* _Work to complete_
The answer must consist of every line in the records that contains the word "engaging".
___ The records ___
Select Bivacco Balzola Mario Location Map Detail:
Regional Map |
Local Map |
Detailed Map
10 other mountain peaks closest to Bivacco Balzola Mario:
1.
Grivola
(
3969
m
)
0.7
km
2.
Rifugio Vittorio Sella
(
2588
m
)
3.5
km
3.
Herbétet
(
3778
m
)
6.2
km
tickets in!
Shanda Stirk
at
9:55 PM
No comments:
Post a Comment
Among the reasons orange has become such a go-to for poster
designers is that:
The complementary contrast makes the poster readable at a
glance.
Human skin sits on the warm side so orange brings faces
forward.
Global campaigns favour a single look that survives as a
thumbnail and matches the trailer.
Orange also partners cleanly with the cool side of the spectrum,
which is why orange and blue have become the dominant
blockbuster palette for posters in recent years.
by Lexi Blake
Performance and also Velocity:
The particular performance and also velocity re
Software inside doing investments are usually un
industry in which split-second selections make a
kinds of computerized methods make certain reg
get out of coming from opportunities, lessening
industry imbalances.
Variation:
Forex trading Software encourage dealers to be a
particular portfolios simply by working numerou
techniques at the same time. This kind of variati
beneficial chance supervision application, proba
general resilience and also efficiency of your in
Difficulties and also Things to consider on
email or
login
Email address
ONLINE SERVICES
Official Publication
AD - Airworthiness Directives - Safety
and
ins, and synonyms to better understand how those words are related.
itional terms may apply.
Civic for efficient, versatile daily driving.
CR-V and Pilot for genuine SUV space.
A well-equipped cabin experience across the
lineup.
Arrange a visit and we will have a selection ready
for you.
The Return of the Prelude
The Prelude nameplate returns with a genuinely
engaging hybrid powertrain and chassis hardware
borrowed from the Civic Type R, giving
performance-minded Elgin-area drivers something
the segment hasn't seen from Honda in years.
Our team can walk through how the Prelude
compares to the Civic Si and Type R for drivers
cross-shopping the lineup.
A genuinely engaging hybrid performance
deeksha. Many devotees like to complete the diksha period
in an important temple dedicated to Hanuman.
___
___ The records ___
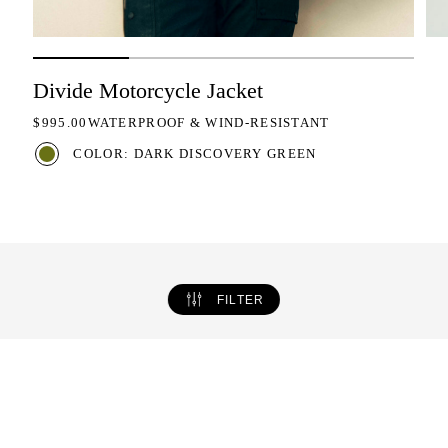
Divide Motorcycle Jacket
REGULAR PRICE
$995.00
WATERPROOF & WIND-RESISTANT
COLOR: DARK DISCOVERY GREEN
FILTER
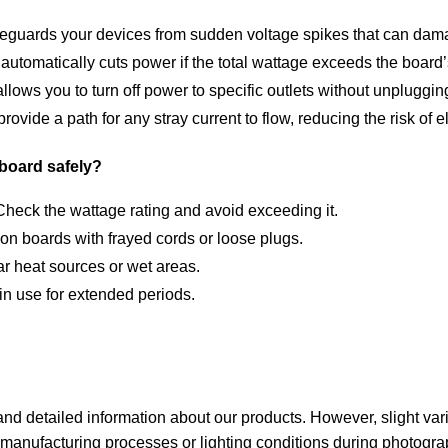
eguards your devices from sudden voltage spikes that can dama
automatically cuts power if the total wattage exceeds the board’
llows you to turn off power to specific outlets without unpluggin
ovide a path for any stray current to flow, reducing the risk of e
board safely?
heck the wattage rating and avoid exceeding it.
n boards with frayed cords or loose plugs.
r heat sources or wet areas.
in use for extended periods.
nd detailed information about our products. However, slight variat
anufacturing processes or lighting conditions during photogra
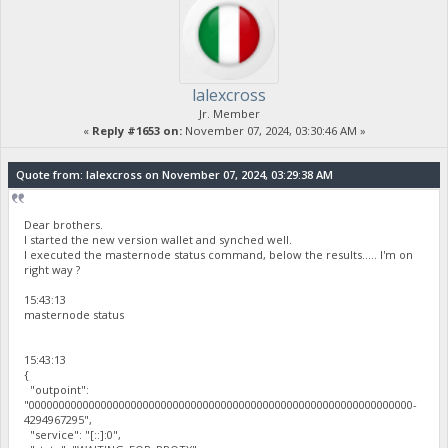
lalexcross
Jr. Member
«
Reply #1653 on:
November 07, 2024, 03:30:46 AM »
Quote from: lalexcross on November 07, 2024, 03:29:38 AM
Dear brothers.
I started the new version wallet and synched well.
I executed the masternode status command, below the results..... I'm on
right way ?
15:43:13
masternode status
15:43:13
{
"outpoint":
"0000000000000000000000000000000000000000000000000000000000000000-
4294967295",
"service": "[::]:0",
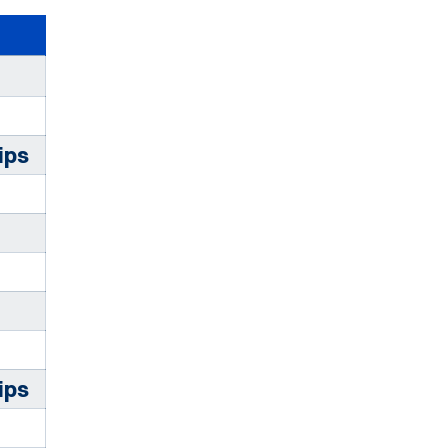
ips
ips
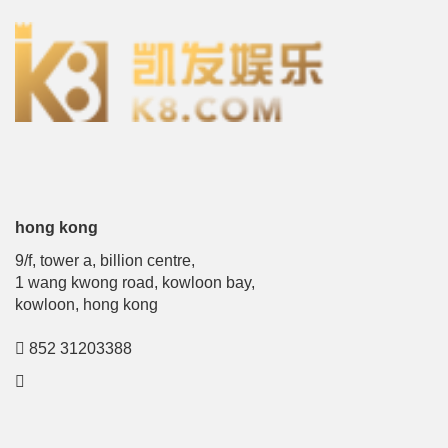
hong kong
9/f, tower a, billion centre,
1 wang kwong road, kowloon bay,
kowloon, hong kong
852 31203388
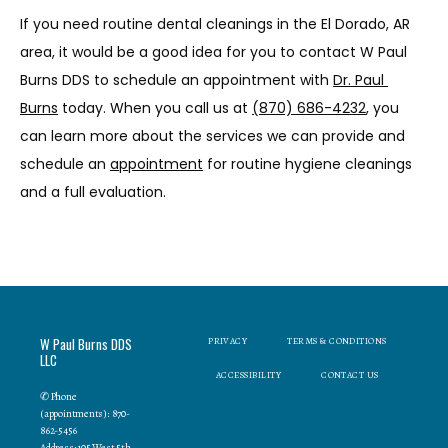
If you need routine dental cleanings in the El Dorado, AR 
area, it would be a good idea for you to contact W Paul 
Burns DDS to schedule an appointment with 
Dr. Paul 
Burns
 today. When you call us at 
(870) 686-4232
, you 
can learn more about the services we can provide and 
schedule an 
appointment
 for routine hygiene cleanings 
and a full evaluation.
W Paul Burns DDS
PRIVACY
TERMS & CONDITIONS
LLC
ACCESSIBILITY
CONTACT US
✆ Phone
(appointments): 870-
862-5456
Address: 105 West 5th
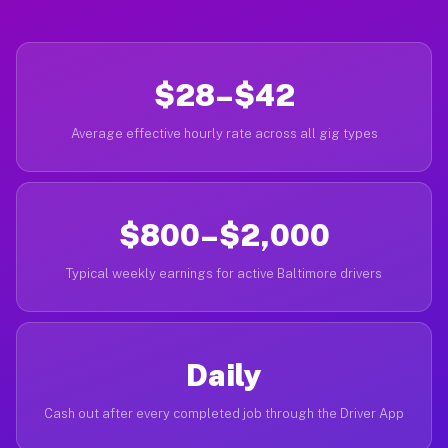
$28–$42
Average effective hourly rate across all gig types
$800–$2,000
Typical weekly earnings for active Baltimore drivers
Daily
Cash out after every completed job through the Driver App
___
___ The records ___
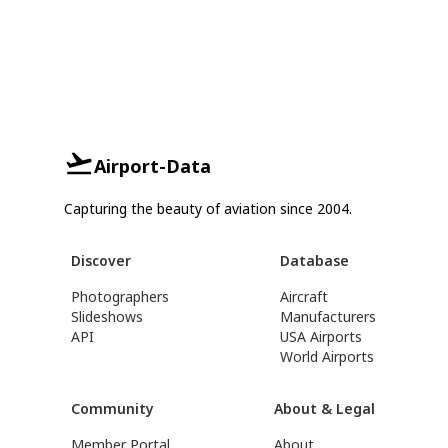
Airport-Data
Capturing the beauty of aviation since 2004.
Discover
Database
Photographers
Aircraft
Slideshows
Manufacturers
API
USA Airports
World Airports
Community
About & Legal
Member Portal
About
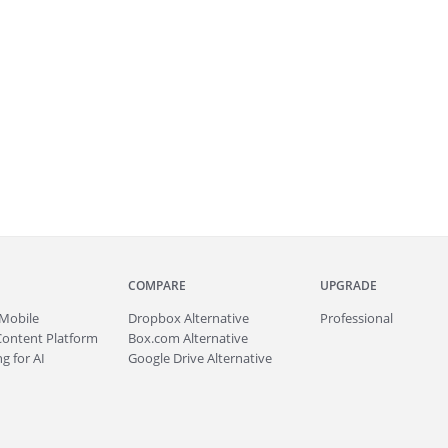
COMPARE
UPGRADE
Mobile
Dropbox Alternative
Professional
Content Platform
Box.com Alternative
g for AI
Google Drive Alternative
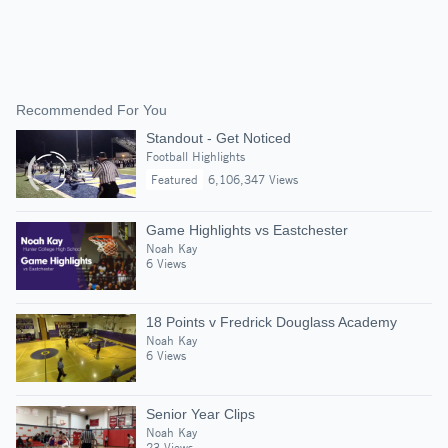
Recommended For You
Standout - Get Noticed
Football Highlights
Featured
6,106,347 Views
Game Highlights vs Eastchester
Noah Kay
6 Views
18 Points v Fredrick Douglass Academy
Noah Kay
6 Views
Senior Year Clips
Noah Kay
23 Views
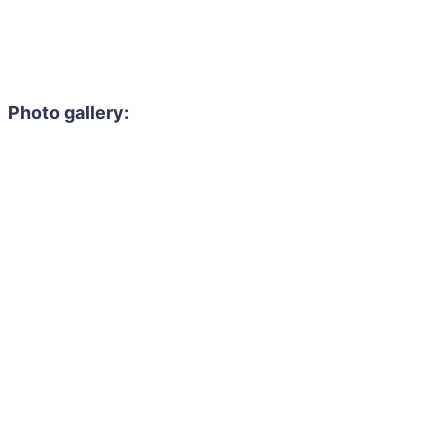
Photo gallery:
___
* _Result for this exercise_
engaging hybrid powertrain and chassis hardware
A genuinely engaging hybrid performance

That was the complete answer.